"Jeggred."

Pharaun blinked, wondering if he'd heard Quenthel correctly.

"Jeggred," she repeated. "We'll use his blood. You can draw the summoning diagram with that."

"Ah. ." Pharaun cursed silently as he realized that Quenthel was, unfortunately, right. The blood of a draegloth could indeed bind a demon, but only one: the demon who had sired Matron Mother Baenre's half-demon son. The demon that was Jeggred's father.

Pharaun had no desire to meet him, in the flesh or otherwise, but he could see he had little choice in the matter. Not if he wanted to maintain his delicate balancing act of apparent loyalty to Lolth?necessary if he was to keep his position as Master of Sorcere. Just as Valas had done, Pharaun bowed.

"As you command, Mistress," he said?with just enough of a sarcastic twist on the final word to remind her that her title was a hollow one. Mistress of Arach-Tinilith she might be, back in Menzoberranzan, but he was hardly one of her quivering initiates. He swept a hand in the direction Valas had indicated earlier. "Let's do the spellcasting below ground, shall we? I'd like to get out of this wretched sunshine."

As Valas and Quenthel set off, Pharaun pretended to follow them.

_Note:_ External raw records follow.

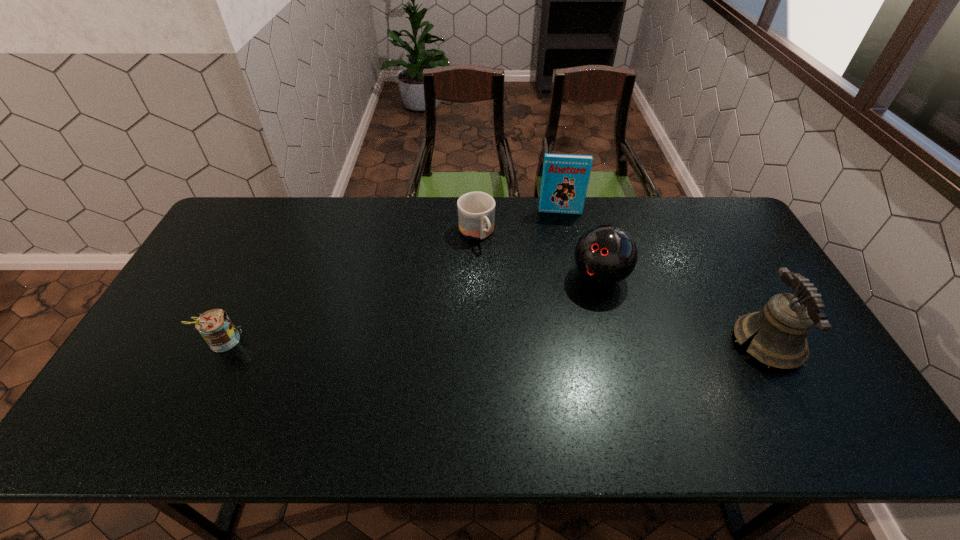 I want to click on vacant space located on the side with the handle of the fourth object from right to left, so click(x=494, y=264).

In order to click on vacant region located 0.290m on the side with the handle of the fourth object from right to left in this screenshot , I will do `click(526, 310)`.

Identify the location of free location located 0.240m on the front cover of the book. Image resolution: width=960 pixels, height=540 pixels. click(562, 261).

What are the coordinates of `vacant space located 0.380m on the front cover of the book` in the screenshot? It's located at (564, 294).

Identify the location of free location located on the front cover of the book. Image resolution: width=960 pixels, height=540 pixels. (560, 235).

You are a GUI agent. You are given a task and a screenshot of the screen. Output one action in this format:
    pyautogui.click(x=<x>, y=<y>)
    Task: Click on the free space located 0.060m on the surface of the bowling ball near the finger holes
    
    Given the screenshot: What is the action you would take?
    pyautogui.click(x=574, y=306)

At what (x,y) coordinates should I click in order to perform the action: click on vacant point located on the surface of the bowling ball near the finger holes. Please return your answer as a coordinate pair (x, y). Looking at the image, I should click on (541, 343).

Locate an element on the screen. free point located on the surface of the bowling ball near the finger holes is located at coordinates (522, 366).

You are a GUI agent. You are given a task and a screenshot of the screen. Output one action in this format:
    pyautogui.click(x=<x>, y=<y>)
    Task: Click on the mug that is at the far edge
    Image resolution: width=960 pixels, height=540 pixels.
    Given the screenshot: What is the action you would take?
    pyautogui.click(x=476, y=210)

Identify the location of book positioned at the far edge. (565, 178). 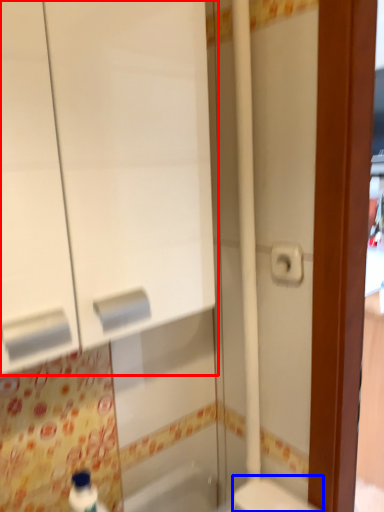 Question: Which point is closer to the camera, medicine cabinet (highlighted by a red box) or toilet (highlighted by a blue box)?

Choices:
 (A) medicine cabinet
 (B) toilet

Answer: (A) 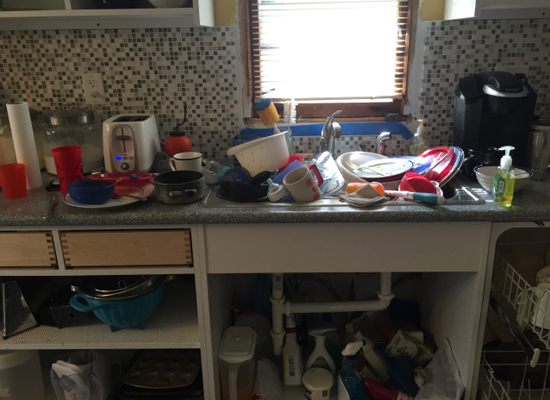 Identify the location of countertop. Image resolution: width=550 pixels, height=400 pixels. (137, 215). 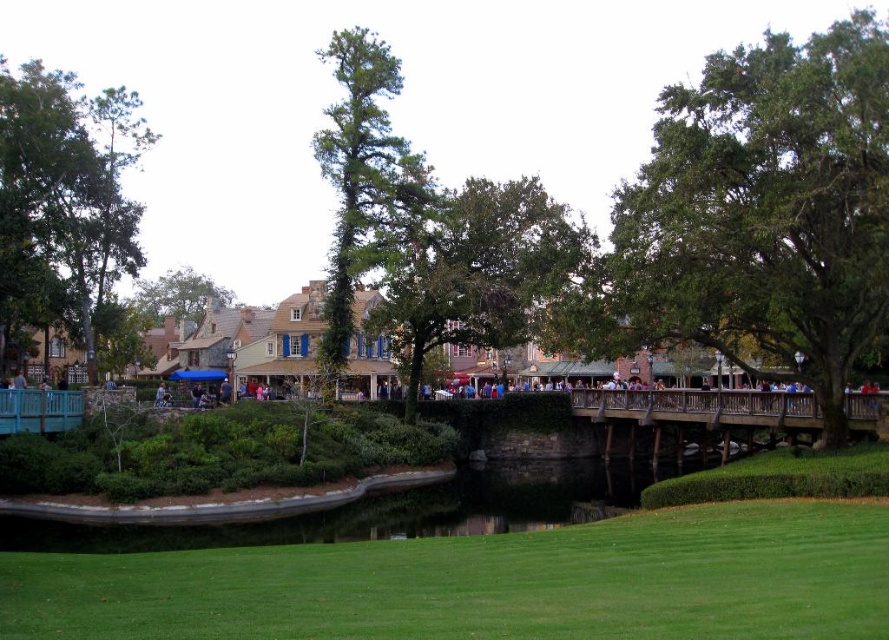 Question: Does green grass at lower center appear over wooden bridge at center?

Choices:
 (A) no
 (B) yes

Answer: (A)

Question: Which point appears closest to the camera in this image?

Choices:
 (A) (847, 410)
 (B) (599, 598)

Answer: (B)

Question: Which of the following is the closest to the observer?

Choices:
 (A) (686, 394)
 (B) (273, 636)

Answer: (B)

Question: Which object appears closest to the camera in this image?

Choices:
 (A) wooden bridge at center
 (B) green grass at lower center

Answer: (B)

Question: Can you confirm if green grass at lower center is positioned below wooden bridge at center?

Choices:
 (A) yes
 (B) no

Answer: (A)

Question: In this image, where is green grass at lower center located relative to wooden bridge at center?

Choices:
 (A) right
 (B) left

Answer: (B) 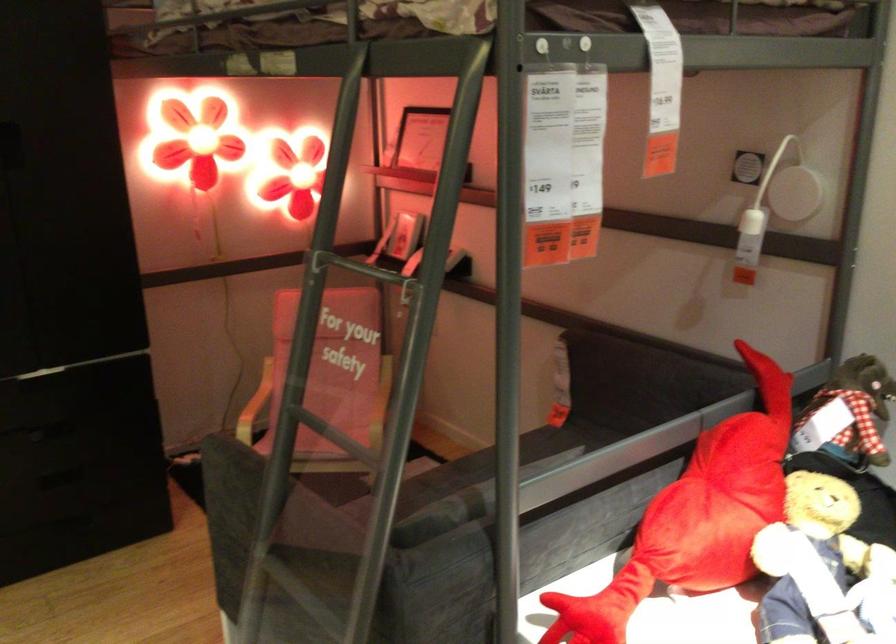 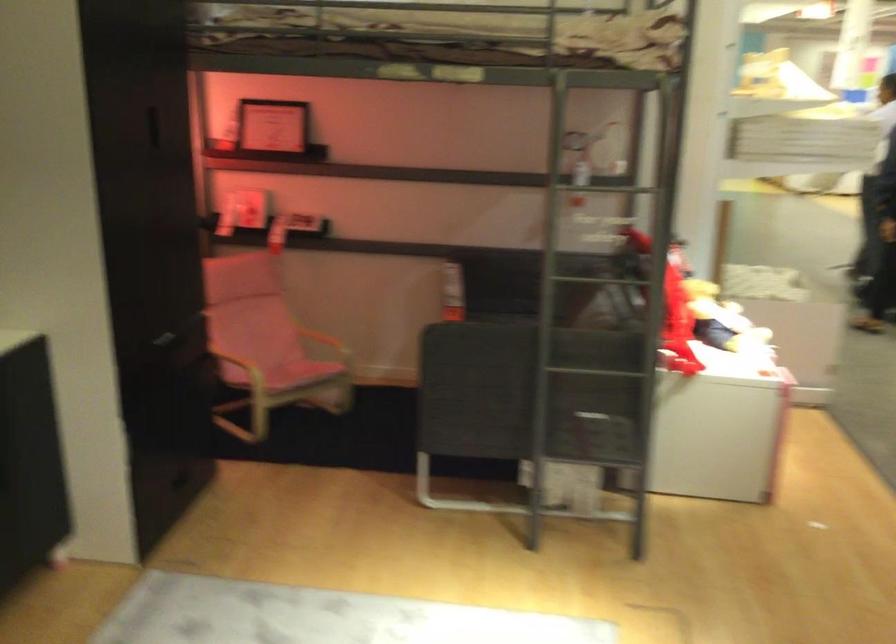 Where in the second image is the point corresponding to (x=716, y=263) from the first image?

(591, 183)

He paused, picked up a twig, and used it to collect a bit of spiderweb from the trail. Lolth might be silent, but the sticky nets woven by her children were still useful; spiderweb was a component in more than one of his spells. Tucking the web-coated twig into a pocket, he hurried after the others.

Chapter Two

Halisstra stood on top of the bluff, staring out across the forest. Snow-blanketed trees stretched as far as the eye could see in every direction, here and there dimpled by a lake of an impossibly bright blue or divided by a road as neat and straight as a part through hair. For the first time, Halisstra understood what the word «horizon» meant. It was that distant line where the dark green of the forest met the eye-hurting, white-streaked blue of the sky.